:: Raw data

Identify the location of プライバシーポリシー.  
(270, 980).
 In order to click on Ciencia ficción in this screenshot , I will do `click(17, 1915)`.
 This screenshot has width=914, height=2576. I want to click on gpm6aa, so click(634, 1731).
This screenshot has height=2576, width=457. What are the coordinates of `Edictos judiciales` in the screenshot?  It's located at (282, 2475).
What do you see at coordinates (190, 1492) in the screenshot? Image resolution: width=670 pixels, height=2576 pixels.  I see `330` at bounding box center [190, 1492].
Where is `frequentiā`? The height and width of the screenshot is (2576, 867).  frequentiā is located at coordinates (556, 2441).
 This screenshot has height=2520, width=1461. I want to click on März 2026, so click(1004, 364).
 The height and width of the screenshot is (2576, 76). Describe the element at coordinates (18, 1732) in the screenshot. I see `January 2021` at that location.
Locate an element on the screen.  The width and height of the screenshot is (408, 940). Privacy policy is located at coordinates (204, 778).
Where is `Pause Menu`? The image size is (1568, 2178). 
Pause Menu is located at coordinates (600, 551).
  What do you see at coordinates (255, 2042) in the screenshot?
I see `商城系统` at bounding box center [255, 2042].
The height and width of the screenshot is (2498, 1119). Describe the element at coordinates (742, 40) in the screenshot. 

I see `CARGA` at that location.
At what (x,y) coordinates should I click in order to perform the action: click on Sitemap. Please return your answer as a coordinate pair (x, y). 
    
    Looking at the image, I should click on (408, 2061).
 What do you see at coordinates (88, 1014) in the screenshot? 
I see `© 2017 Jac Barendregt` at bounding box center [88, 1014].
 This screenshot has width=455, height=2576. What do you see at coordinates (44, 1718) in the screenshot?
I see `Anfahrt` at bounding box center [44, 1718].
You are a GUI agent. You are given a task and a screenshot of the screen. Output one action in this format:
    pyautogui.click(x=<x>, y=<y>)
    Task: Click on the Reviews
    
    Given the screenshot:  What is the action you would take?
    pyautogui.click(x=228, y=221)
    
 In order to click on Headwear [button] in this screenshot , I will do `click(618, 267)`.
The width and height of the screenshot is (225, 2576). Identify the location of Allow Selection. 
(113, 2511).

::::

#### [What you will do]
Output an exact copy of the listing.

#### [Problem solution]
Identify the location of プライバシーポリシー.  
(270, 980).
 In order to click on Ciencia ficción in this screenshot , I will do `click(17, 1915)`.
 This screenshot has width=914, height=2576. I want to click on gpm6aa, so click(634, 1731).
This screenshot has height=2576, width=457. What are the coordinates of `Edictos judiciales` in the screenshot?  It's located at (282, 2475).
What do you see at coordinates (190, 1492) in the screenshot? Image resolution: width=670 pixels, height=2576 pixels.  I see `330` at bounding box center [190, 1492].
Where is `frequentiā`? The height and width of the screenshot is (2576, 867).  frequentiā is located at coordinates (556, 2441).
 This screenshot has height=2520, width=1461. I want to click on März 2026, so click(1004, 364).
 The height and width of the screenshot is (2576, 76). Describe the element at coordinates (18, 1732) in the screenshot. I see `January 2021` at that location.
Locate an element on the screen.  The width and height of the screenshot is (408, 940). Privacy policy is located at coordinates (204, 778).
Where is `Pause Menu`? The image size is (1568, 2178). 
Pause Menu is located at coordinates (600, 551).
  What do you see at coordinates (255, 2042) in the screenshot?
I see `商城系统` at bounding box center [255, 2042].
The height and width of the screenshot is (2498, 1119). Describe the element at coordinates (742, 40) in the screenshot. 

I see `CARGA` at that location.
At what (x,y) coordinates should I click in order to perform the action: click on Sitemap. Please return your answer as a coordinate pair (x, y). 
    
    Looking at the image, I should click on (408, 2061).
 What do you see at coordinates (88, 1014) in the screenshot? 
I see `© 2017 Jac Barendregt` at bounding box center [88, 1014].
 This screenshot has width=455, height=2576. What do you see at coordinates (44, 1718) in the screenshot?
I see `Anfahrt` at bounding box center [44, 1718].
You are a GUI agent. You are given a task and a screenshot of the screen. Output one action in this format:
    pyautogui.click(x=<x>, y=<y>)
    Task: Click on the Reviews
    
    Given the screenshot:  What is the action you would take?
    pyautogui.click(x=228, y=221)
    
 In order to click on Headwear [button] in this screenshot , I will do `click(618, 267)`.
The width and height of the screenshot is (225, 2576). Identify the location of Allow Selection. 
(113, 2511).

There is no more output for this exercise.